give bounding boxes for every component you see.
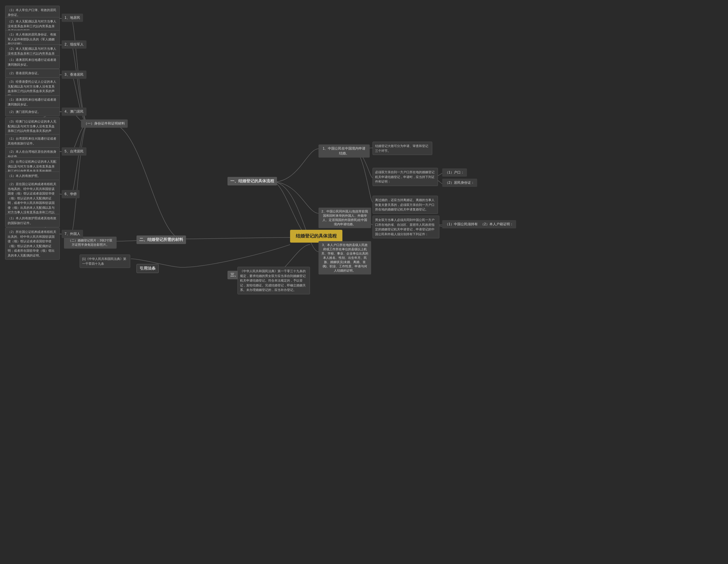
sub-node-1-1[interactable]: 1、中国公民在中国境内申请结婚。 xyxy=(319,144,370,158)
detail-box-1-1-1: 结婚登记大致可分为申请、审查和登记三个环节。 xyxy=(373,142,432,155)
branch-node-2[interactable]: 二、结婚登记所需的材料 xyxy=(137,235,186,244)
sub-node-1-2[interactable]: 2、中国公民同外国人(包括常驻我国和回时来华的外国人、外籍华人、定居我国的外国侨… xyxy=(319,208,371,228)
category-2[interactable]: 2、现役军人 xyxy=(62,40,86,49)
text-4-1: （1）港澳居民来往地通行证或者港澳同胞回乡证。 xyxy=(5,95,60,109)
sub-node-2-2[interactable]: （二）婚姻登记照片：3张2寸双方证照半身免冠合影照片。 xyxy=(64,237,117,249)
central-node: 结婚登记的具体流程 xyxy=(290,230,342,243)
item-2-2: （2）本人户籍证明： xyxy=(478,220,516,228)
item-1-1: （1）户口： xyxy=(442,168,467,177)
detail-box-1-2-1: 男女双方当事人必须共同到中国公民一方户口所在地的省、自治区、直辖市人民政府指定的… xyxy=(373,216,439,238)
text-7-1: （1）本人的有效护照或者其他有效的国际旅行证件。 xyxy=(5,214,60,227)
category-4[interactable]: 4、澳门居民 xyxy=(62,108,86,116)
category-3[interactable]: 3、香港居民 xyxy=(62,71,86,79)
text-6-1: （1）本人的有效护照。 xyxy=(5,172,60,180)
text-7-2: （2）所在国公证机构或者有权机关出具的、经中华人民共和国驻该国使（领）馆认证或者… xyxy=(5,228,60,260)
connections-svg xyxy=(0,0,728,564)
text-5-1: （1）台湾居民来往大陆通行证或者其他有效旅行证件。 xyxy=(5,134,60,148)
citation-box: [1]《中华人民共和国民法典》第一千零四十九条 xyxy=(80,255,130,268)
item-1-2: （2）居民身份证： xyxy=(442,179,477,187)
category-1[interactable]: 1、地居民 xyxy=(62,14,83,22)
category-6[interactable]: 6、华侨 xyxy=(62,190,80,198)
text-3-2: （2）香港居民身份证。 xyxy=(5,69,60,78)
sub-node-2-1[interactable]: （一）身份证件和证明材料 xyxy=(81,119,128,128)
branch-node-4[interactable]: 引用法条 xyxy=(137,264,159,273)
detail-box-1-1-2: 必须双方亲自到一方户口所在地的婚姻登记机关申请结婚登记，申请时，应当持下列证件和… xyxy=(373,168,438,186)
category-7[interactable]: 7、外国人 xyxy=(62,230,83,238)
branch-node-1[interactable]: 一、结婚登记的具体流程 xyxy=(227,177,277,185)
detail-box-1-1-3: 离过婚的，还应当持离婚证。离婚的当事人恢复夫妻关系的，必须双方亲自到一方户口所在… xyxy=(373,196,438,214)
law-text-box: 《中华人民共和国民法典》第一千零三十九条的规定，要求结婚的男女双方应当亲自到婚姻… xyxy=(237,267,310,294)
text-3-1: （1）港澳居民来往地通行证或者港澳同胞回乡证。 xyxy=(5,55,60,69)
category-5[interactable]: 5、台湾居民 xyxy=(62,147,86,156)
mind-map: 结婚登记的具体流程 一、结婚登记的具体流程 二、结婚登记所需的材料 三、法律依据… xyxy=(0,0,728,564)
text-4-2: （2）澳门居民身份证。 xyxy=(5,108,60,116)
sub-node-1-3[interactable]: 3、本人户口所在地的县级人民政府或工作所在单位的县级以上机关、学校、事业、企业单… xyxy=(319,241,371,274)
----
PROBLEM TO SOLVE: Above are the entries; copy every line among them that contains the word "结婚登记的具体流程".

WRITTEN SOLUTION:
central-node: 结婚登记的具体流程 xyxy=(290,230,342,243)
branch-node-1[interactable]: 一、结婚登记的具体流程 xyxy=(227,177,277,185)
mind-map: 结婚登记的具体流程 一、结婚登记的具体流程 二、结婚登记所需的材料 三、法律依据… xyxy=(0,0,728,564)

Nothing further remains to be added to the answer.